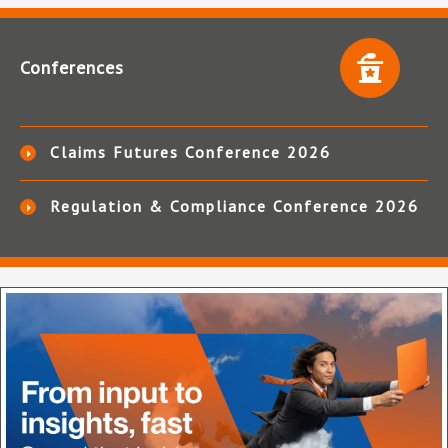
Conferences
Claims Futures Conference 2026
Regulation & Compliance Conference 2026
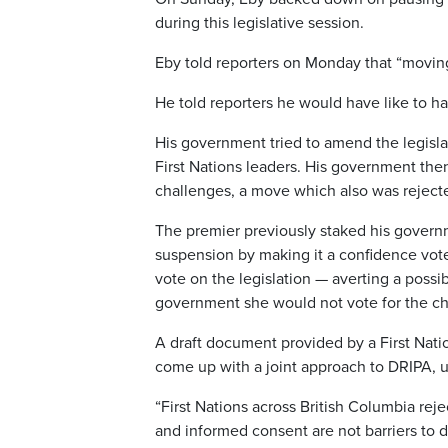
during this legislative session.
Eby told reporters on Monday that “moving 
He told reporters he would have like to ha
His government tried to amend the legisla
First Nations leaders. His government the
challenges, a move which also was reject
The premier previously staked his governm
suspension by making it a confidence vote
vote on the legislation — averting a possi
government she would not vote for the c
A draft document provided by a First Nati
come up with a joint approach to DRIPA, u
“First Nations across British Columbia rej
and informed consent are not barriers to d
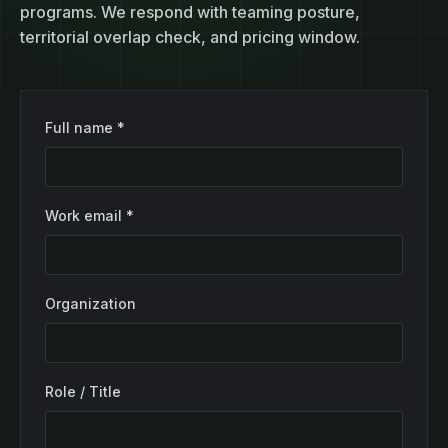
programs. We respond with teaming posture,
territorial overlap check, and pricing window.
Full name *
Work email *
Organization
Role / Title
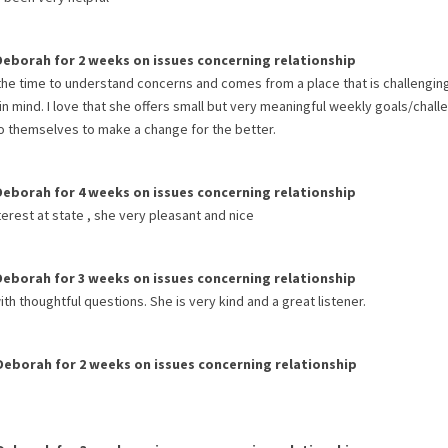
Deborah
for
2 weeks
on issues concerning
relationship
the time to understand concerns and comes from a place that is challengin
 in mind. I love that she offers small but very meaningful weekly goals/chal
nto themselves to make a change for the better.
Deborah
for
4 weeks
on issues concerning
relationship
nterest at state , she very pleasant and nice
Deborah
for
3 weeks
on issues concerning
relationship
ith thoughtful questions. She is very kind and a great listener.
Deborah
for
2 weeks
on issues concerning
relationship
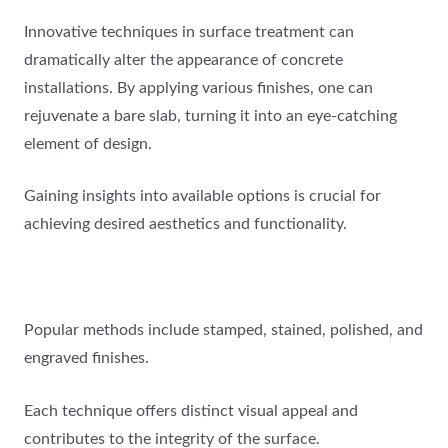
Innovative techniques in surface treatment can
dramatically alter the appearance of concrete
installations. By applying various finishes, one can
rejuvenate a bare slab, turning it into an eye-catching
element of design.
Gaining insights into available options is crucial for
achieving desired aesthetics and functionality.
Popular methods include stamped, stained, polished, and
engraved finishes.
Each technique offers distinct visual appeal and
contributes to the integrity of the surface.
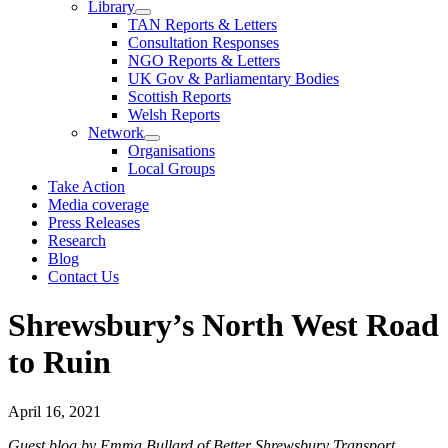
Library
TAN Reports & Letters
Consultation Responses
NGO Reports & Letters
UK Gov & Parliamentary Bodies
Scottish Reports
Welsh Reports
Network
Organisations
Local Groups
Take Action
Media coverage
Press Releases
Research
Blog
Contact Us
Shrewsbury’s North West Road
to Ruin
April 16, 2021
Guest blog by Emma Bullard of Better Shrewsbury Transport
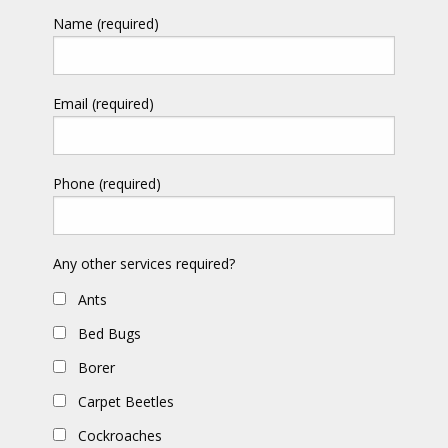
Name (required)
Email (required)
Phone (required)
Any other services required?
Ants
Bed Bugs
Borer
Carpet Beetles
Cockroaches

____

__Problem to work on__: Repeat every line of the data above exactly, but drop the pictures.

__Expected output__:
Conferences
Claims Futures Conference 2026
Regulation & Compliance Conference 2026
during this legislative session.
Eby told reporters on Monday that “moving 
He told reporters he would have like to ha
His government tried to amend the legisla
First Nations leaders. His government the
challenges, a move which also was reject
The premier previously staked his governm
suspension by making it a confidence vote
vote on the legislation — averting a possi
government she would not vote for the c
A draft document provided by a First Nati
come up with a joint approach to DRIPA, u
“First Nations across British Columbia rej
and informed consent are not barriers to d
programs. We respond with teaming posture,
territorial overlap check, and pricing window.
Full name *
Work email *
Organization
Role / Title
Deborah
for
2 weeks
on issues concerning
relationship
the time to understand concerns and comes from a place that is challengin
 in mind. I love that she offers small but very meaningful weekly goals/chal
nto themselves to make a change for the better.
Deborah
for
4 weeks
on issues concerning
relationship
nterest at state , she very pleasant and nice
Deborah
for
3 weeks
on issues concerning
relationship
ith thoughtful questions. She is very kind and a great listener.
Deborah
for
2 weeks
on issues concerning
relationship
Innovative techniques in surface treatment can
dramatically alter the appearance of concrete
installations. By applying various finishes, one can
rejuvenate a bare slab, turning it into an eye-catching
element of design.
Gaining insights into available options is crucial for
achieving desired aesthetics and functionality.
Popular methods include stamped, stained, polished, and
engraved finishes.
Each technique offers distinct visual appeal and
contributes to the integrity of the surface.
Library
TAN Reports & Letters
Consultation Responses
NGO Reports & Letters
UK Gov & Parliamentary Bodies
Scottish Reports
Welsh Reports
Network
Organisations
Local Groups
Take Action
Media coverage
Press Releases
Research
Blog
Contact Us
Shrewsbury’s North West Road
to Ruin
April 16, 2021
Guest blog by Emma Bullard of Better Shrewsbury Transport
Name (required)
Email (required)
Phone (required)
Any other services required?
Ants
Bed Bugs
Borer
Carpet Beetles
Cockroaches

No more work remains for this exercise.